We do find revealing what she will not reveal: her last three office annual evaluations, requested by this newspaper. Merely offering three one-paragraph excerpts which she provided (with dates unspecified) engenders suspicion that she has something to hide.

However, she does not deny the authenticity of various social media snapshots, pictured below, saying:

“I am a human being with life experiences that I discuss. Many of my life experiences may be different from past judicial candidates, and this is one of the reasons that I am running. I don’t believe that all judges should come from the same background, profession or share the same beliefs. That is my personal life and it helps inform who I am, both professionally and personally.”

“Every comment I have made in the past, including the jokes and the cheeky/funny comments meant for social media, are in line with the values I am bringing to my candidacy….”

Here are just three of the postings:



In one posting, she unleashes crude language in expressing animosity toward law enforcement officers at a DUI checkpoint she was encountering. In another, Lashley-Haynes asserts that “the justice system is rigged” with “law enforcement, including prosecutors” using “underhanded and unfair tactics.” Her views are too fixed, too radical, for objectivity on her part to be conceivable, were she elected to a judgeship.

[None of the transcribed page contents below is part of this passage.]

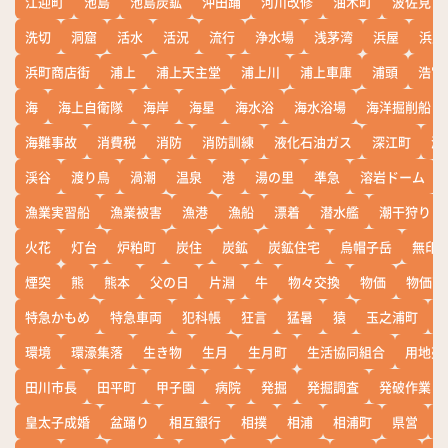
江迎町
池島
池島炭鉱
沖田踊
河川改修
油木町
波佐見
洗切
洞窟
活水
活況
流行
浄水場
浅茅湾
浜屋
浜屋
浜町商店街
浦上
浦上天主堂
浦上川
浦上車庫
浦頭
浩宮
海
海上自衛隊
海岸
海星
海水浴
海水浴場
海洋掘削船
海難事故
消費税
消防
消防訓練
液化石油ガス
深江町
淵
渓谷
渡り鳥
渦潮
温泉
港
湯の里
準急
溶岩ドーム
漁業実習船
漁業被害
漁港
漁船
漂着
潜水艦
潮干狩り
火花
灯台
炉粕町
炭住
炭鉱
炭鉱住宅
烏帽子岳
無印
煙突
熊
熊本
父の日
片淵
牛
物々交換
物価
物価高
特急かもめ
特急車両
犯科帳
狂言
猛暑
猿
玉之浦町
環境
環濠集落
生き物
生月
生月町
生活協同組合
用地売
田川市長
田平町
甲子園
病院
発掘
発掘調査
発破作業
皇太子成婚
盆踊り
相互銀行
相撲
相浦
相浦町
県営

Whether Lashley-Haynes is viewed as an individualist, a free-thinker—which connotes courage and independence—or as a person who is an ideologue, in lockstep with the doctrine of an extremist faction, it remains that her right to express her philosophy is undeniable, her integrity in not deviating from it in pursuing her candidacy for judicial office is laudable.

She is worthy of respect, but not judicial office.

SO IT IS THAT TWO WELL-QUALIFIED CANDIDATES are competing for Office No. 67.

While we do not doubt Barreto’s fitness for the post she seeks, we encourage the election of Dibble, though it’s a close call. We base our preference, in part, on his more extensive background in trying cases, particularly in trying cases to juries, as well as his having gained actual bench experience by participating in the Superior Court’s Temporary Judge Program. Too, we are impressed by the highly laudatory assessments of Dibble by judges, one respected jurist saying, in an email:

“I support DDA Ryan Dibble with my whole being! I hope you endorse him.”

Based on no single element, but in weighing Dibble’s plus-factors against Barreto’s, we find the scales tipping slightly in favor of Dibble and lend to him our endorsement.